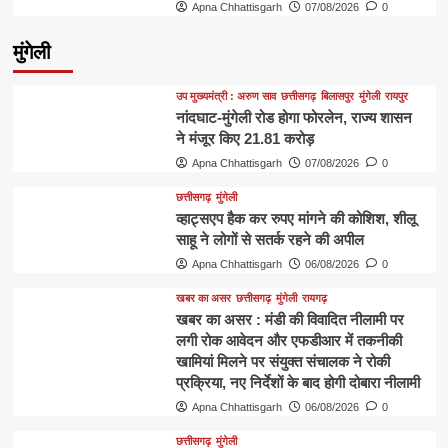
Apna Chhattisgarh
07/08/2026
0
मुंगेली
उप मुख्यमंत्री : अरुण साव
छत्तीसगढ़
बिलासपुर
मुंगेली
रायपुर
नांदघाट-मुंगेली रोड होगा फोरलेन, राज्य शासन
ने मंजूर किए 21.81 करोड़
Apna Chhattisgarh
07/08/2026
0
छत्तीसगढ़
मुंगेली
व्हाट्सएप हैक कर रुपए मांगने की कोशिश, शीलू
साहू ने लोगों से सतर्क रहने की अपील
Apna Chhattisgarh
06/08/2026
0
खबर का असर
छत्तीसगढ़
मुंगेली
रायगढ़
खबर का असर : मंडी की विवादित नीलामी पर
लगी रोक आवेदन और एफडीआर में तकनीकी
खामियां मिलने पर संयुक्त संचालक ने रोकी
प्रक्रिया, नए निर्देशों के बाद होगी दोबारा नीलामी
Apna Chhattisgarh
06/08/2026
0
छत्तीसगढ़
मुंगेली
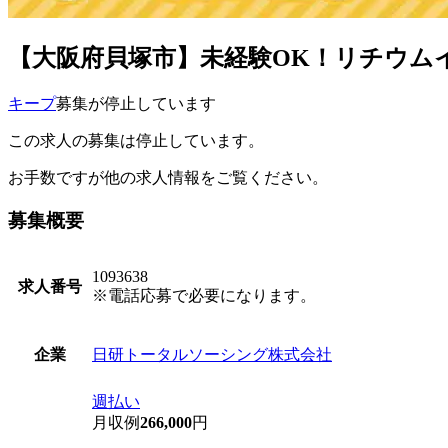
【大阪府貝塚市】未経験OK！リチウムイオ
キープ
募集が停止しています
この求人の募集は停止しています。
お手数ですが他の求人情報をご覧ください。
募集概要
1093638
求人番号
※電話応募で必要になります。
日研トータルソーシング株式会社
企業
週払い
月収例
266,000
円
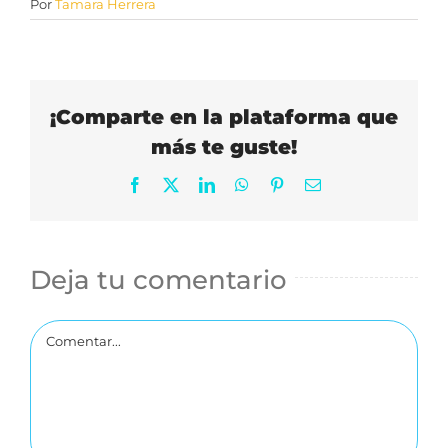
Por
Tamara Herrera
¡Comparte en la plataforma que
más te guste!
Facebook
X
LinkedIn
WhatsApp
Pinterest
Correo
electrónico
Deja tu comentario
Comentar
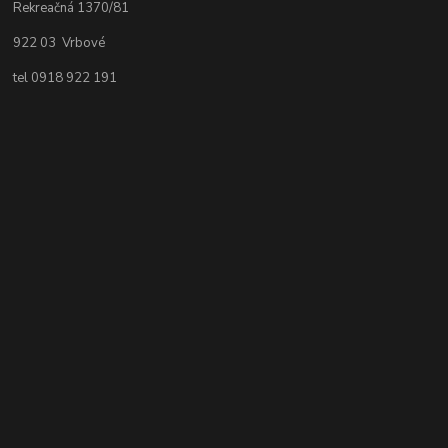
Rekreačná 1370/81
922 03 Vrbové
tel 0918 922 191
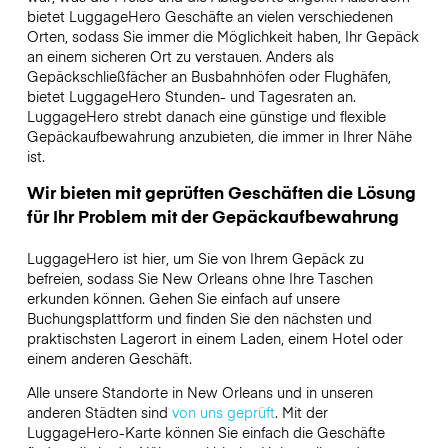
bietet LuggageHero Geschäfte an vielen verschiedenen
Orten, sodass Sie immer die Möglichkeit haben, Ihr Gepäck
an einem sicheren Ort zu verstauen. Anders als
Gepäckschließfächer an Busbahnhöfen oder Flughäfen,
bietet LuggageHero Stunden- und Tagesraten an.
LuggageHero strebt danach eine günstige und flexible
Gepäckaufbewahrung anzubieten, die immer in Ihrer Nähe
ist.
Wir bieten mit geprüften Geschäften die Lösung
für Ihr Problem mit der Gepäckaufbewahrung
LuggageHero ist hier, um Sie von Ihrem Gepäck zu
befreien, sodass Sie New Orleans ohne Ihre Taschen
erkunden können. Gehen Sie einfach auf unsere
Buchungsplattform und finden Sie den nächsten und
praktischsten Lagerort in einem Laden, einem Hotel oder
einem anderen Geschäft.
Alle unsere Standorte in New Orleans und in unseren
anderen Städten sind
von uns geprüft
. Mit der
LuggageHero-Karte können Sie einfach die Geschäfte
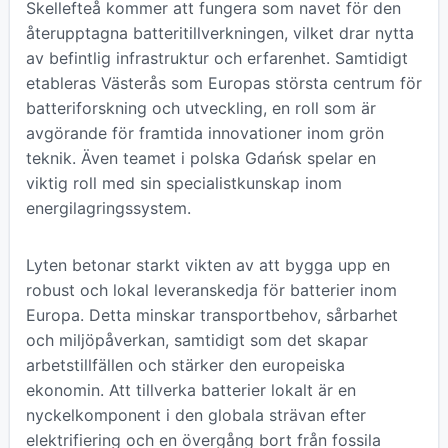
Skellefteå kommer att fungera som navet för den
återupptagna batteritillverkningen, vilket drar nytta
av befintlig infrastruktur och erfarenhet. Samtidigt
etableras Västerås som Europas största centrum för
batteriforskning och utveckling, en roll som är
avgörande för framtida innovationer inom grön
teknik. Även teamet i polska Gdańsk spelar en
viktig roll med sin specialistkunskap inom
energilagringssystem.
Lyten betonar starkt vikten av att bygga upp en
robust och lokal leveranskedja för batterier inom
Europa. Detta minskar transportbehov, sårbarhet
och miljöpåverkan, samtidigt som det skapar
arbetstillfällen och stärker den europeiska
ekonomin. Att tillverka batterier lokalt är en
nyckelkomponent i den globala strävan efter
elektrifiering och en övergång bort från fossila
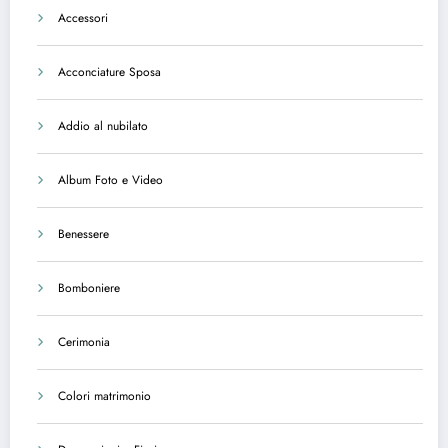
Accessori
Acconciature Sposa
Addio al nubilato
Album Foto e Video
Benessere
Bomboniere
Cerimonia
Colori matrimonio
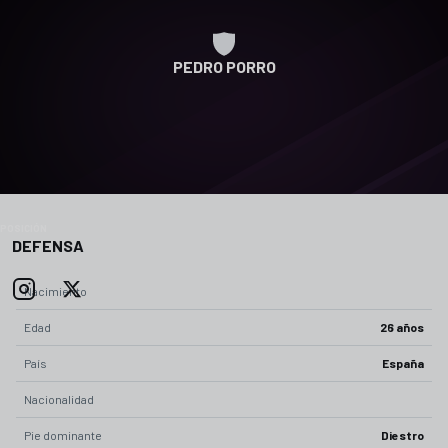
PEDRO PORRO
POSICIÓN
DEFENSA
Nacimiento
Edad
26 años
País
España
Nacionalidad
Pie dominante
Diestro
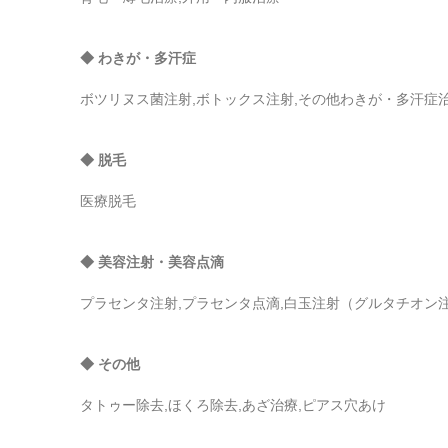
◆ わきが・多汗症
ボツリヌス菌注射,ボトックス注射,その他わきが・多汗症
◆ 脱毛
医療脱毛
◆ 美容注射・美容点滴
プラセンタ注射,プラセンタ点滴,白玉注射（グルタチオン
◆ その他
タトゥー除去,ほくろ除去,あざ治療,ピアス穴あけ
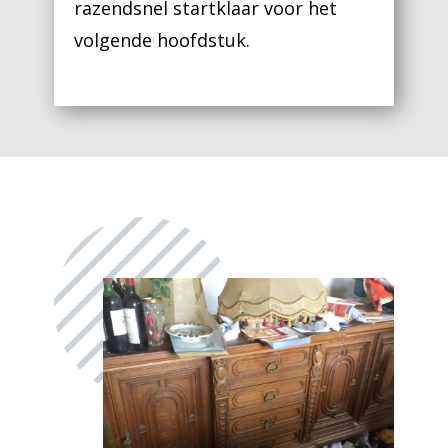
razendsnel startklaar voor het
volgende hoofdstuk.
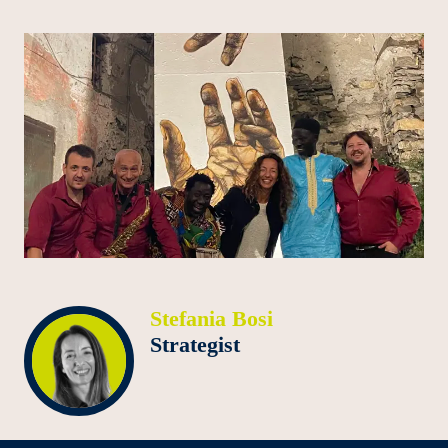
Stefania Bosi
Strategist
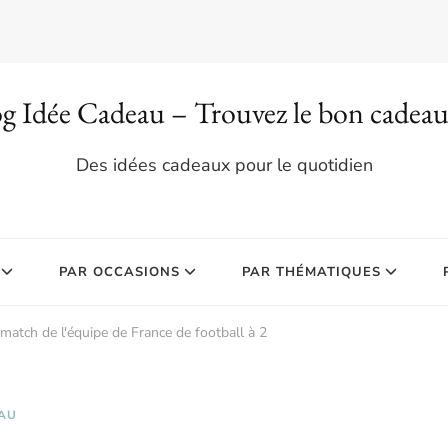
g Idée Cadeau – Trouvez le bon cadea
Des idées cadeaux pour le quotidien
PAR OCCASIONS
PAR THÉMATIQUES
 match de l'équipe de France de football à 2
AU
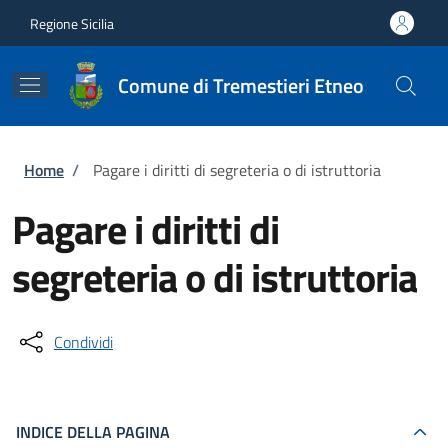
Salta al contenuto principale
Skip to footer content
Regione Sicilia
Comune di Tremestieri Etneo
Briciole di pane
Home
/
Pagare i diritti di segreteria o di istruttoria
Pagare i diritti di
segreteria o di istruttoria
Condividi
INDICE DELLA PAGINA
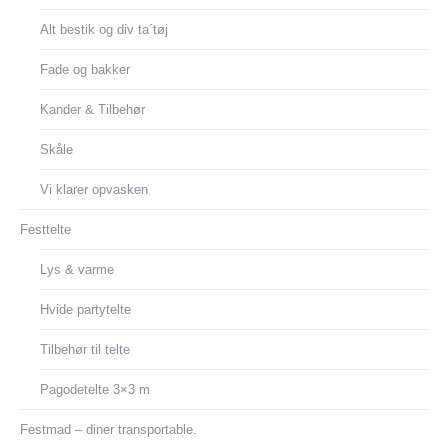
Alt bestik og div ta´tøj
Fade og bakker
Kander & Tilbehør
Skåle
Vi klarer opvasken
Festtelte
Lys & varme
Hvide partytelte
Tilbehør til telte
Pagodetelte 3×3 m
Festmad – diner transportable.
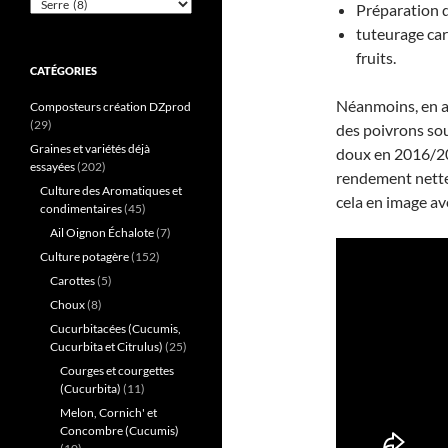
Catégories
Préparation d
tuteurage car 
fruits.
CATÉGORIES
Néanmoins, en au
Composteurs création DZprod
(29)
des poivrons sou
Graines et variétés déjà
doux en 2016/201
essayées
(202)
rendement nettem
Culture des Aromatiques et
cela en image av
condimentaires
(45)
Ail Oignon Échalote
(7)
Culture potagère
(152)
Carottes
(5)
Choux
(8)
Cucurbitacées (Cucumis,
Cucurbita et Citrulus)
(25)
Courges et courgettes
(Cucurbita)
(11)
Melon, Cornich' et
Concombre (Cucumis)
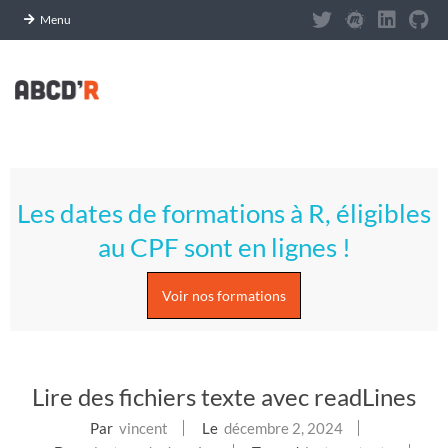
Panneau de gestion des cookies
Menu
Skip
to
content
A
Primary
S
Navigation
Les dates de formations à R, éligibles
Menu
T
au CPF sont en lignes !
U
Voir nos formations
C
E
Lire des fichiers texte avec readLines
S
Par
vincent
Le
décembre 2, 2024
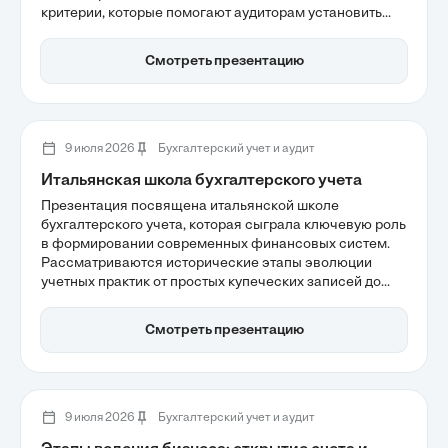
критерии, которые помогают аудиторам установить
пороги значимости для минимизации рисков и
повышения уверенности в финансовой отчетности.
Смотреть презентацию
Углубленный анализ позволит понять, как правильно
оценивать искажения, чтобы обеспечить надежность
информации для пользователей.
9 июля 2026
Бухгалтерский учет и аудит
Итальянская школа бухгалтерского учета
Презентация посвящена итальянской школе
бухгалтерского учета, которая сыграла ключевую роль
в формировании современных финансовых систем.
Рассматриваются исторические этапы эволюции
учетных практик от простых купеческих записей до
сложной системы двойной записи, разработанной
Лукой Пачоли. Также подчеркивается влияние
Смотреть презентацию
итальянской школы на международные стандарты
учета и важность прозрачности в управлении
капиталом.
9 июля 2026
Бухгалтерский учет и аудит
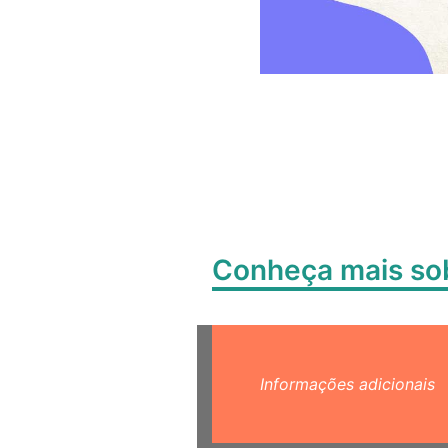
Conheça mais s
Informações adicionais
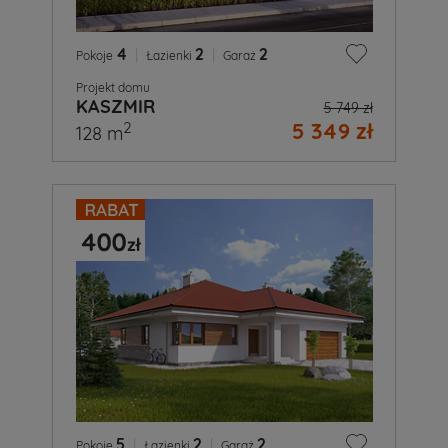
4
|
2
|
2
Pokoje
Łazienki
Garaż
Projekt domu
KASZMIR
5 749 zł
5 349 zł
2
128 m
5
|
2
|
2
Pokoje
Łazienki
Garaż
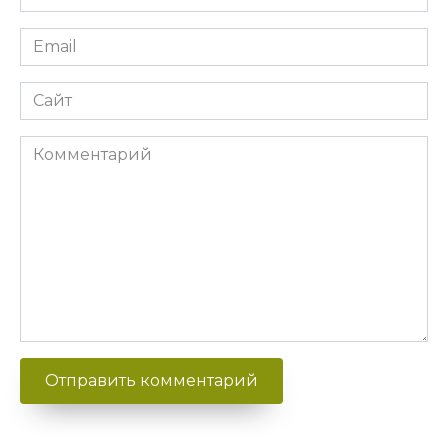
Email
Сайт
Комментарий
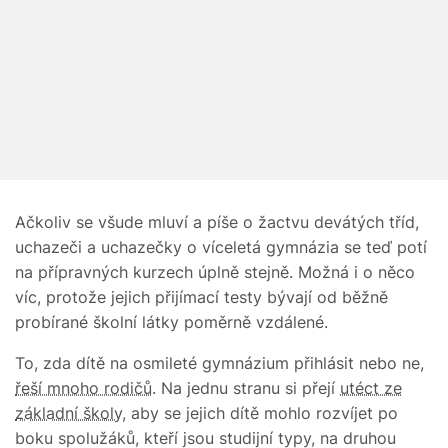
Ačkoliv se všude mluví a píše o žactvu devátých tříd,
uchazeči a uchazečky o víceletá gymnázia se teď potí
na přípravných kurzech úplně stejně. Možná i o něco
víc, protože jejich přijímací testy bývají od běžně
probírané školní látky poměrně vzdálené.
To, zda dítě na osmileté gymnázium přihlásit nebo ne,
řeší mnoho rodičů
. Na jednu stranu si přejí
utéct ze
základní školy
, aby se jejich dítě mohlo rozvíjet po
boku spolužáků, kteří jsou studijní typy, na druhou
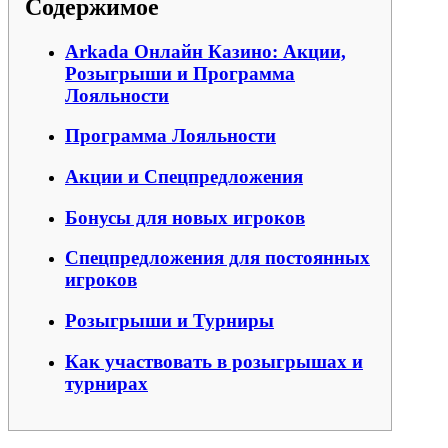
Содержимое
Arkada Онлайн Казино: Акции,
Розыгрыши и Программа
Лояльности
Программа Лояльности
Акции и Спецпредложения
Бонусы для новых игроков
Спецпредложения для постоянных
игроков
Розыгрыши и Турниры
Как участвовать в розыгрышах и
турнирах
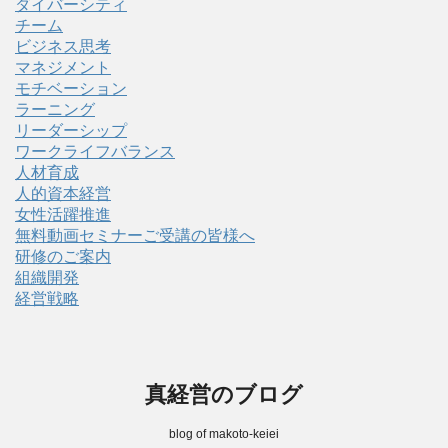
ダイバーシティ
チーム
ビジネス思考
マネジメント
モチベーション
ラーニング
リーダーシップ
ワークライフバランス
人材育成
人的資本経営
女性活躍推進
無料動画セミナーご受講の皆様へ
研修のご案内
組織開発
経営戦略
真経営のブログ
blog of makoto-keiei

▬▬▬▬▬▬▬▬▬▬

WORK INSTRUCTIONS
Please return exactly the lines above, from where the listing starts to the line holding "återupptagna batteritillverkningen, vilket", inclusive, with the pictures omitted.

ANSWER BOX
Apna Chhattisgarh
07/08/2026
0
मुंगेली
उप मुख्यमंत्री : अरुण साव
छत्तीसगढ़
बिलासपुर
मुंगेली
रायपुर
नांदघाट-मुंगेली रोड होगा फोरलेन, राज्य शासन
ने मंजूर किए 21.81 करोड़
Apna Chhattisgarh
07/08/2026
0
छत्तीसगढ़
मुंगेली
व्हाट्सएप हैक कर रुपए मांगने की कोशिश, शीलू
साहू ने लोगों से सतर्क रहने की अपील
Apna Chhattisgarh
06/08/2026
0
खबर का असर
छत्तीसगढ़
मुंगेली
रायगढ़
खबर का असर : मंडी की विवादित नीलामी पर
लगी रोक आवेदन और एफडीआर में तकनीकी
खामियां मिलने पर संयुक्त संचालक ने रोकी
प्रक्रिया, नए निर्देशों के बाद होगी दोबारा नीलामी
Apna Chhattisgarh
06/08/2026
0
छत्तीसगढ़
मुंगेली
【大阪府貝塚市】未経験OK！リチウムイオ
キープ
募集が停止しています
この求人の募集は停止しています。
お手数ですが他の求人情報をご覧ください。
募集概要
1093638
求人番号
※電話応募で必要になります。
日研トータルソーシング株式会社
企業
週払い
月収例
266,000
円
Por
Tamara Herrera
¡Comparte en la plataforma que
más te guste!
Facebook
X
LinkedIn
WhatsApp
Pinterest
Correo
electrónico
Deja tu comentario
Comentar
Rekreačná 1370/81
922 03 Vrbové
tel 0918 922 191
bietet LuggageHero Geschäfte an vielen verschiedenen
Orten, sodass Sie immer die Möglichkeit haben, Ihr Gepäck
an einem sicheren Ort zu verstauen. Anders als
Gepäckschließfächer an Busbahnhöfen oder Flughäfen,
bietet LuggageHero Stunden- und Tagesraten an.
LuggageHero strebt danach eine günstige und flexible
Gepäckaufbewahrung anzubieten, die immer in Ihrer Nähe
ist.
Wir bieten mit geprüften Geschäften die Lösung
für Ihr Problem mit der Gepäckaufbewahrung
LuggageHero ist hier, um Sie von Ihrem Gepäck zu
befreien, sodass Sie New Orleans ohne Ihre Taschen
erkunden können. Gehen Sie einfach auf unsere
Buchungsplattform und finden Sie den nächsten und
praktischsten Lagerort in einem Laden, einem Hotel oder
einem anderen Geschäft.
Alle unsere Standorte in New Orleans und in unseren
anderen Städten sind
von uns geprüft
. Mit der
LuggageHero-Karte können Sie einfach die Geschäfte
Skellefteå kommer att fungera som navet för den
återupptagna batteritillverkningen, vilket drar nytta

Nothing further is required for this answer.